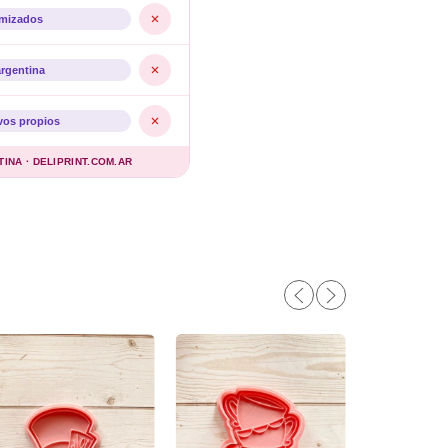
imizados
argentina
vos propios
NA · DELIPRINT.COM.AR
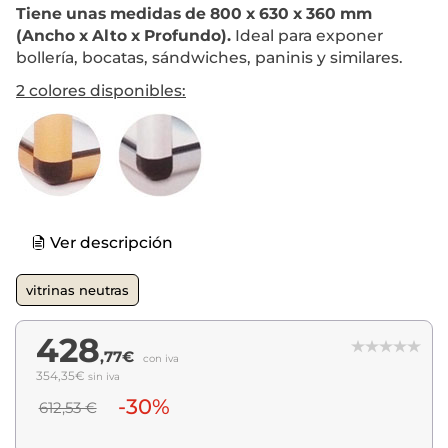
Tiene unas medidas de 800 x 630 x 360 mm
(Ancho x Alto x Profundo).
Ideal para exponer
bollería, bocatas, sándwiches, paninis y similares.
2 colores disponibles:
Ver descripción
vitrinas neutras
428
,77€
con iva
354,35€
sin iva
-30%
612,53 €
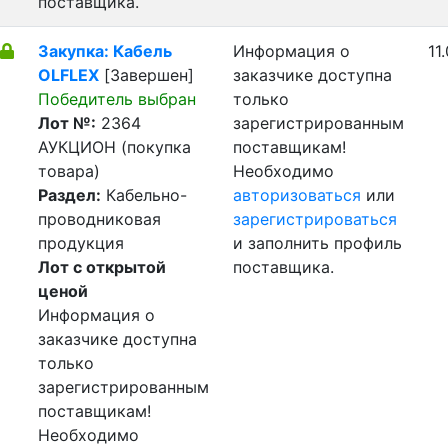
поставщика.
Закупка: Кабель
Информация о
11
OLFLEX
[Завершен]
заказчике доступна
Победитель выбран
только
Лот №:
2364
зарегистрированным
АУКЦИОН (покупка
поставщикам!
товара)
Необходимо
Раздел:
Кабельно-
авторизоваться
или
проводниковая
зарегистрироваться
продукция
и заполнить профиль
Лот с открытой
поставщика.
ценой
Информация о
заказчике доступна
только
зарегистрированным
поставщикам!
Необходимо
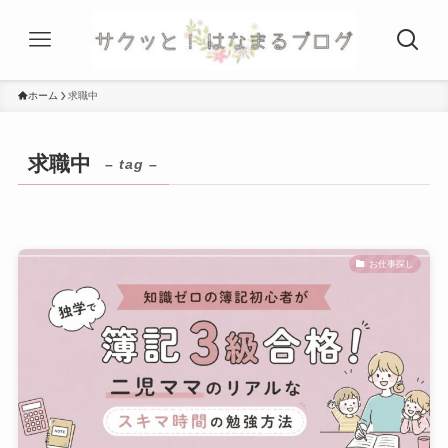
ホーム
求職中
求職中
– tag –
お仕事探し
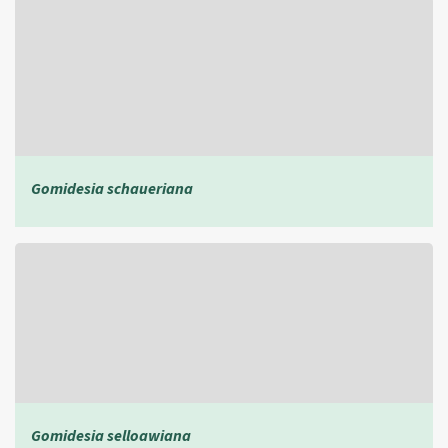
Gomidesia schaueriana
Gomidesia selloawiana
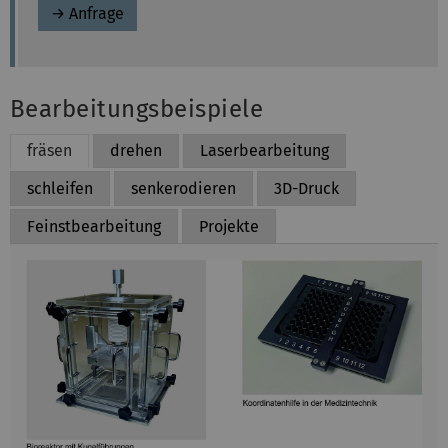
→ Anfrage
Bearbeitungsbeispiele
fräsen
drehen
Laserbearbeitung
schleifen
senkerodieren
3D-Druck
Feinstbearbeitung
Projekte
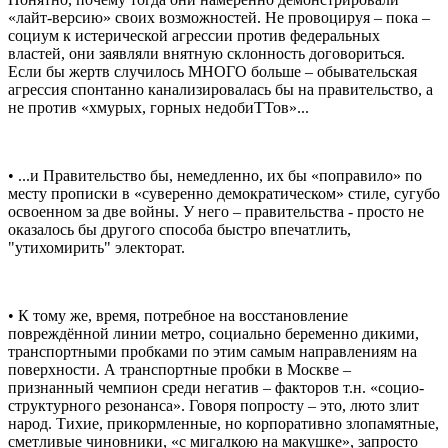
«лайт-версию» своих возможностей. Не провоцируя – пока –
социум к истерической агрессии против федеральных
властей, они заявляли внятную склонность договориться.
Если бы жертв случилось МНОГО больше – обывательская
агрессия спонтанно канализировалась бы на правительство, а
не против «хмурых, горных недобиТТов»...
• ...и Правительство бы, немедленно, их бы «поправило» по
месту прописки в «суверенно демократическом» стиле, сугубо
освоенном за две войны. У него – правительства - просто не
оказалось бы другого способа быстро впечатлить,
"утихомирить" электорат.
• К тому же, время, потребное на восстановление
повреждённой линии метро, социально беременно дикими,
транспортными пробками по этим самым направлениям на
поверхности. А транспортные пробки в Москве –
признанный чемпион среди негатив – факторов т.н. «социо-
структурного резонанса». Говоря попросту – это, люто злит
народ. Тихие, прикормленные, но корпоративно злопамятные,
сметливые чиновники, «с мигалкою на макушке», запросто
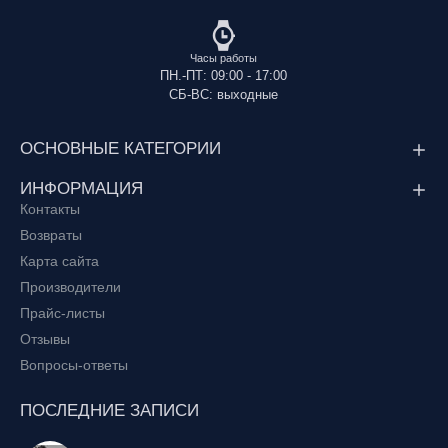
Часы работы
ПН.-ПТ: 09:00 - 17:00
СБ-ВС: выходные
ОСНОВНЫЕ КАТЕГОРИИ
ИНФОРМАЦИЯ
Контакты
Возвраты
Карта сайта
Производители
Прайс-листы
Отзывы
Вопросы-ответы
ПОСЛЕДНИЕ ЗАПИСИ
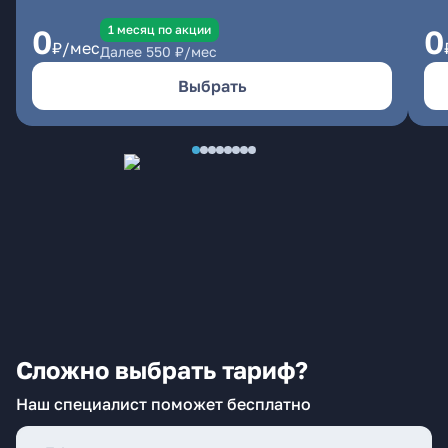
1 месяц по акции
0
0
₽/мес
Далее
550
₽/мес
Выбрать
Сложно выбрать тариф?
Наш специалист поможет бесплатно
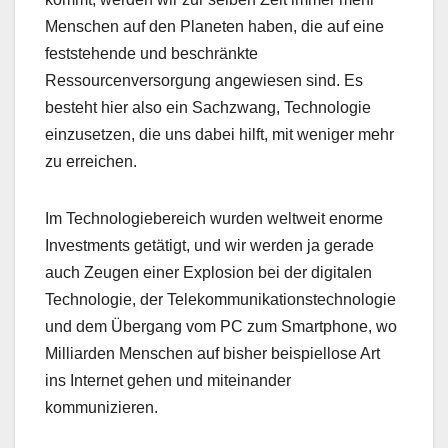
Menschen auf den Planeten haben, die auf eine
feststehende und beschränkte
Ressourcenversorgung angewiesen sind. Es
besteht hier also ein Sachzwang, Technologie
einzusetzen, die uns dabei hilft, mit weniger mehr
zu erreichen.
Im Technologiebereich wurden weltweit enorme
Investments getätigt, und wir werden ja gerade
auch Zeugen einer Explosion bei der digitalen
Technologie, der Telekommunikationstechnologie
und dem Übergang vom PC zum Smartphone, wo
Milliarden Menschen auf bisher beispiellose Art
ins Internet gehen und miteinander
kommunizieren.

━━━━

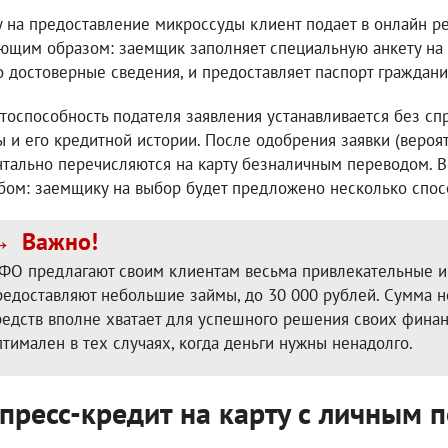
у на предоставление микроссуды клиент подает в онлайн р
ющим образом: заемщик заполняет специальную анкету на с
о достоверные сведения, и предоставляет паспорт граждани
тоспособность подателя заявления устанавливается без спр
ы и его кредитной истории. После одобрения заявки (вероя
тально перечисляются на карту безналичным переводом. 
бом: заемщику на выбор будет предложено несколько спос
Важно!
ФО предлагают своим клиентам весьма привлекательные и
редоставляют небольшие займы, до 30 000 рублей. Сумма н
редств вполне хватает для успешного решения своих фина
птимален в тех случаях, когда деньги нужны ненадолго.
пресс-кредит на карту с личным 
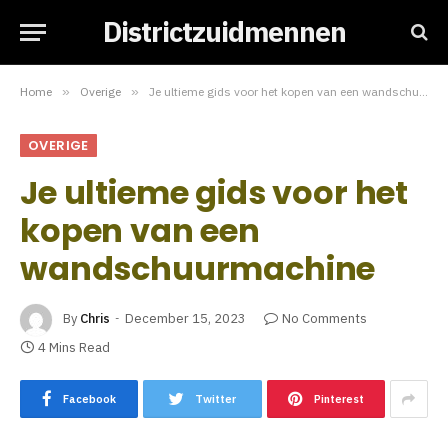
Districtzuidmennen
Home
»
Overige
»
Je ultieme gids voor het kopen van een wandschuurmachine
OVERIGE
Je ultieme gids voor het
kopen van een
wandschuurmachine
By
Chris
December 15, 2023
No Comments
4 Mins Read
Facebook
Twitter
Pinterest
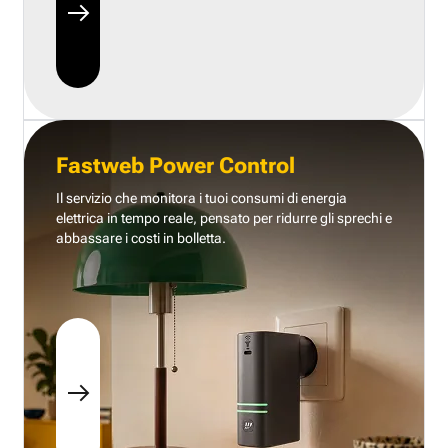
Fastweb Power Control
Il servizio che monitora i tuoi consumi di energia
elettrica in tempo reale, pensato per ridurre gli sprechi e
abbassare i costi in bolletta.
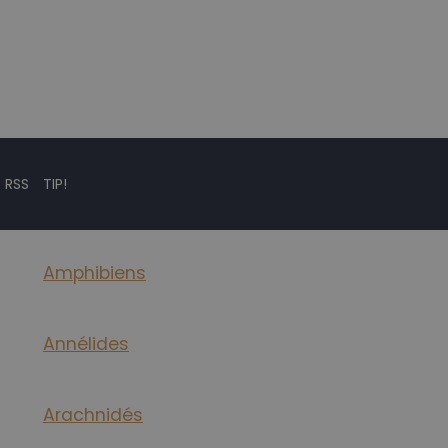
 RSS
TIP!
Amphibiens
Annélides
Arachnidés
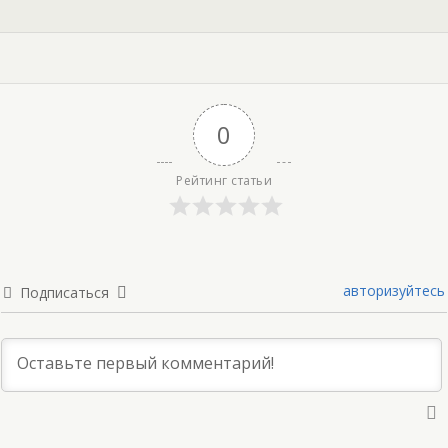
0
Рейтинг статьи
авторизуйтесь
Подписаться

━━━━

> **AIM OF THE TASK**
For the word "gids", say how many lines of the records above contain it. Reply with the number alone.

> **SOLUTION TO THIS EXERCISE**
2